But Abby’s world is changing fast. Soon there will be new siblings to take care of, a new house to move into, and new friends to meet. But there will also be good-byes to say and hard choices to make. As Abby grows older, how will she decide what sort of life will fit her best?

In this incredible new series, bestselling author Ann M. Martin brings the past and the present together one girlhood at a time and shows readers the way a family grows.

Overall Rating: 4 out of 5

This is an incredibly cute historical fiction about a girl growing up in the 1930s and facing the challenges that life brings.
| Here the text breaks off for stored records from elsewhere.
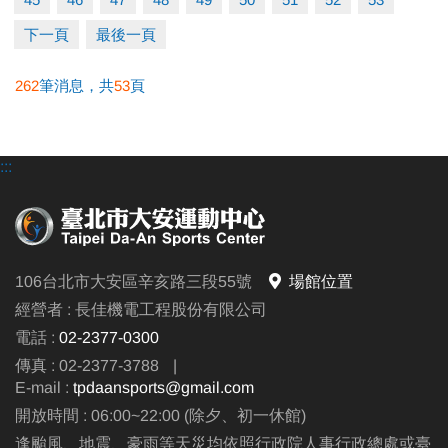
下一頁
最後一頁
262
筆消息，共
53
頁
:::
106台北市大安區辛亥路三段55號
場館位置
經營者 : 長佳機電工程股份有限公司
電話 :
02-2377-0300
傳真 : 02-2377-3788
|
E-mail :
tpdaansports@gmail.com
開放時間 : 06:00~22:00 (除夕、初一休館)
逢颱風、地震、豪雨等天災均依照行政院人事行政總處或臺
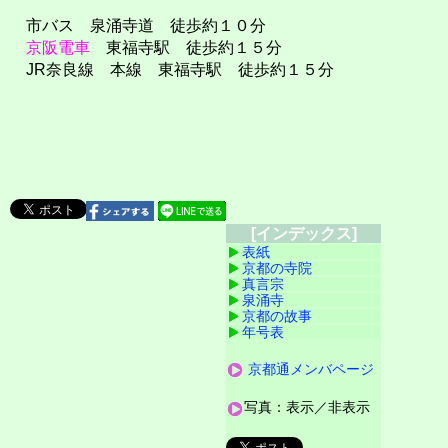
市バス 泉涌寺道 徒歩約１０分
京阪電車
東福寺駅 徒歩約１５分
JR奈良線 本線 東福寺駅 徒歩約１５分
[インデックス]
表紙
京都の寺院
真言宗
泉涌寺
京都の故事
年号表
京都通メンバページ
写真：表示／非表示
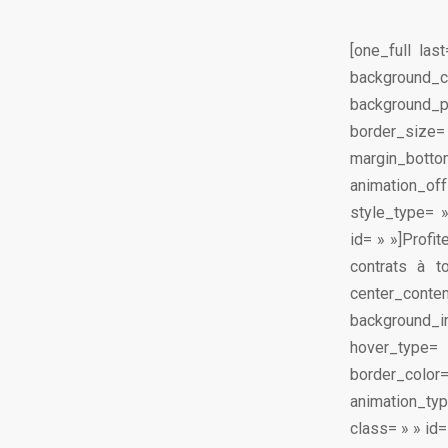
[one_full la
background_
background_po
border_size=
margin_bottom
animation_of
style_type= 
id= » »]Profit
contrats à t
center_co
background_im
hover_type=
border_color
animation_typ
class= » » id=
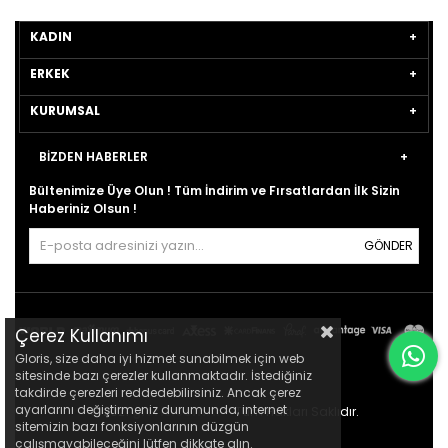
KADIN
ERKEK
KURUMSAL
BİZDEN HABERLER
Bültenimize Üye Olun ! Tüm İndirim ve Fırsatlardan İlk Sizin
Haberiniz Olsun !
GÖNDER
Çerez Kullanımı
Gloris, size daha iyi hizmet sunabilmek için web
sitesinde bazı çerezler kullanmaktadır. İstediğiniz
takdirde çerezleri reddedebilirsiniz. Ancak çerez
ayarlarını değiştirmeniz durumunda, internet
© 2021
gloris.com.tr
- Tüm Hakları Saklıdır.
sitemizin bazı fonksiyonlarının düzgün
çalışmayabileceğini lütfen dikkate alın.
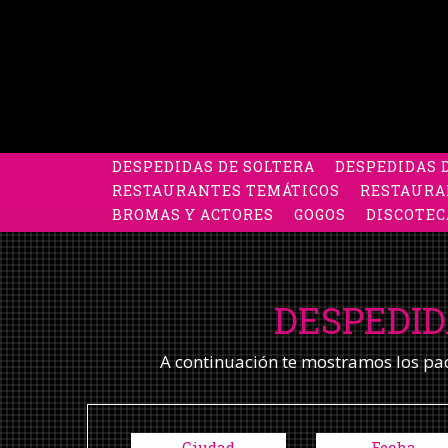
DESPEDIDAS DE SOLTERA
DESPEDIDAS 
RESTAURANTES TEMÁTICOS
RESTAURA
BROMAS Y ACTORES
GOGOS
DISCOTEC
DESPEDID
A continuación te mostramos los pack
Ciudad
Fecha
While it has a strong optimistic, hopeful streak, it doesn’t shy away from the harsh reality of what life was like during this era: illness, poverty, etc. The novel follows Abby’s life from a young child to a burgeoning adult, giving a comprehensive look at her coming of age and allowing the reader to become good friends with her.

The fact that Ann M. Martin draws from her personal family history and includes tidbits about her grandmother’s life really adds to the story — it gives it a Laura Ingalls feel in that seems so real and true to the time period. Her strength anyway is creating such loveable, wonderful characters that you just immediately relate to, and that holds true with this series.
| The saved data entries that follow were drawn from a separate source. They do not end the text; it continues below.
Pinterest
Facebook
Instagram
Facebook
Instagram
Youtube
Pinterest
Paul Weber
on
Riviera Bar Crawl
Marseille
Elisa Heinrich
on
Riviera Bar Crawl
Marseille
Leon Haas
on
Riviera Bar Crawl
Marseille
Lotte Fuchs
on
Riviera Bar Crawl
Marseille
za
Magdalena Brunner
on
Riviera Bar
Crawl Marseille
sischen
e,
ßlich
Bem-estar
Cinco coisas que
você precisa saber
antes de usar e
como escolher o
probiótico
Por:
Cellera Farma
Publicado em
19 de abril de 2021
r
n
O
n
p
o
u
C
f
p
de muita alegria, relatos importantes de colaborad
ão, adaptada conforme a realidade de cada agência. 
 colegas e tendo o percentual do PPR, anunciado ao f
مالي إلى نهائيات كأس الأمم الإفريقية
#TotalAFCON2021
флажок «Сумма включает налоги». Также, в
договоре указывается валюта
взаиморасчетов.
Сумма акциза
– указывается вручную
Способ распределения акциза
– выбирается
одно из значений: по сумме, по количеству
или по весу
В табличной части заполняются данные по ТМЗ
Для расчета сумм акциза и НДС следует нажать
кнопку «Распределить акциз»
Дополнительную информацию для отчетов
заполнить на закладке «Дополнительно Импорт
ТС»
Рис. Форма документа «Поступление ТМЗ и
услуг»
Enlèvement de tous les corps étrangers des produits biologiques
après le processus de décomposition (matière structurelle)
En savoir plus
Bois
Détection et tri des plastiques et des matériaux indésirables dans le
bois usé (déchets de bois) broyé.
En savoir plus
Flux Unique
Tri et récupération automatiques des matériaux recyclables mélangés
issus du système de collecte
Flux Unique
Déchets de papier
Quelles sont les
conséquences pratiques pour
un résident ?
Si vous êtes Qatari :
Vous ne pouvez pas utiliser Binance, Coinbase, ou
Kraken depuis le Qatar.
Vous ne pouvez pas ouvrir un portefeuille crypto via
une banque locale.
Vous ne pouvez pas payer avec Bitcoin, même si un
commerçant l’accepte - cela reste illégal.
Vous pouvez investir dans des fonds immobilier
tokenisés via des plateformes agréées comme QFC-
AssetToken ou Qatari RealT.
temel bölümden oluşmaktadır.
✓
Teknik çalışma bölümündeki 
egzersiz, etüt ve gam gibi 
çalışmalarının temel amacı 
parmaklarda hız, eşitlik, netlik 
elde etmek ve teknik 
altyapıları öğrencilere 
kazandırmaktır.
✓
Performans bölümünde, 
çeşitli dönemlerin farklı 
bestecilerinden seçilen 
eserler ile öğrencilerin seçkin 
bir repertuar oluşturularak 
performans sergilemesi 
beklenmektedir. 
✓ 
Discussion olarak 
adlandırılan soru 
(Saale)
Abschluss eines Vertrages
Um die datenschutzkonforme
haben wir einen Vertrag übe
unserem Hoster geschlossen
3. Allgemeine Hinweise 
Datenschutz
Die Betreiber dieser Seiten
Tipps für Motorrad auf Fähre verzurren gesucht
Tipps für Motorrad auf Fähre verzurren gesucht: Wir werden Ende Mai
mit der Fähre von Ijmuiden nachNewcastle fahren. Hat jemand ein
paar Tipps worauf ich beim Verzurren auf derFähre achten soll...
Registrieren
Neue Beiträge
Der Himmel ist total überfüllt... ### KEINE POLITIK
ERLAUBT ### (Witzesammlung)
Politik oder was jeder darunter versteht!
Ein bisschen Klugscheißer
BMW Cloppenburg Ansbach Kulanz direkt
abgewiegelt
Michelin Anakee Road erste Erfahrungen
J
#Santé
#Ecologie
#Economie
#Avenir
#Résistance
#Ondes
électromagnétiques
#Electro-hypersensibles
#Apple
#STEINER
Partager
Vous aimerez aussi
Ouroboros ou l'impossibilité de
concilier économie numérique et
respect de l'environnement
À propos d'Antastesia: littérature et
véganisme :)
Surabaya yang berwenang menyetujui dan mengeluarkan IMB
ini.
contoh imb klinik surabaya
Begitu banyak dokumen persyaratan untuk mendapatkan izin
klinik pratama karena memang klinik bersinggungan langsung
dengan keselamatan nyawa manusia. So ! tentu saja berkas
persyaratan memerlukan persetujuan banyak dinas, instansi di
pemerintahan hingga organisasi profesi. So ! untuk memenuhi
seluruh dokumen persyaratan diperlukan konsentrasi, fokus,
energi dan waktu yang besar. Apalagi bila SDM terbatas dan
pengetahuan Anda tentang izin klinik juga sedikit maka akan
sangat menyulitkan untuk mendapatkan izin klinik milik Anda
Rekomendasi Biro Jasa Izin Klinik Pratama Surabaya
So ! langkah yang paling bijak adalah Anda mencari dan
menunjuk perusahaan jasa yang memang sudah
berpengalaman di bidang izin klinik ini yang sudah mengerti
The story itself is told in brief intervals, hitting on important moments in Abby’s life, and then moving forward in time to hit on other important moments in the future. Because of this, the story doesn’t drag, even though it’s told as sort of a quiet reflection and has very little action. The pacing is actually quite perfect; I felt like I got just enough of everything and was sufficiently connected to the characters and motivated to read more.

I picked this up because I was interested to see how Ann M. Martin’s writing would be outside of the Babysitter’s Club books, and I couldn’t have been more pleased. My verdict is that it’s just as readable and has just as amazing characters to love. I highly recommend this for Martin fans and for younger readers who might have an interest in historical fiction. Definitely pick it up if your children are American Girl or Laura Ingalls fans — it’s right up that alley.